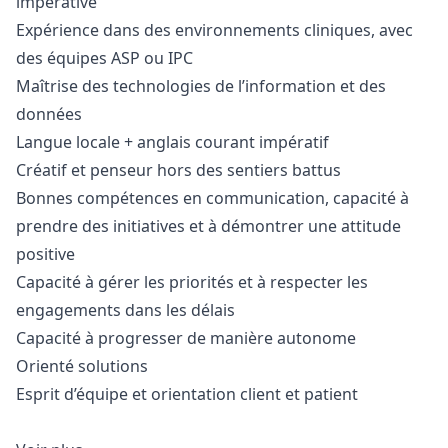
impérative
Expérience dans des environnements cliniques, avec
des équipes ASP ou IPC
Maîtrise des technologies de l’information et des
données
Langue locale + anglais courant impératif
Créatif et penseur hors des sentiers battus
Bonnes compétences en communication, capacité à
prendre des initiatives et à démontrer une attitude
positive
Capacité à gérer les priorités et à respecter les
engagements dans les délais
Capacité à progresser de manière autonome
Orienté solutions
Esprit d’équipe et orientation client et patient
---
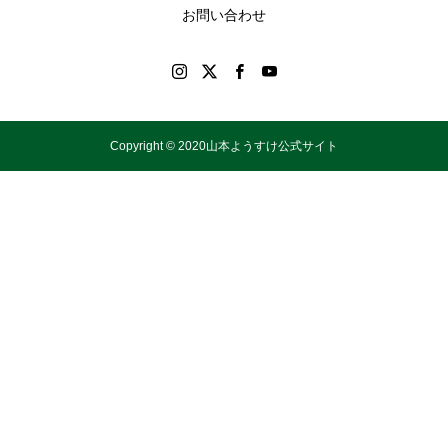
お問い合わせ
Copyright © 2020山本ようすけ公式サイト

● Problem
Please copy, exactly and with nothing else, the lines above beginning at the line that has "engagements dans les délais" and ending with the line that has "Esprit d’équipe et".

● Response area
engagements dans les délais
Capacité à progresser de manière autonome
Orienté solutions
Esprit d’équipe et orientation client et patient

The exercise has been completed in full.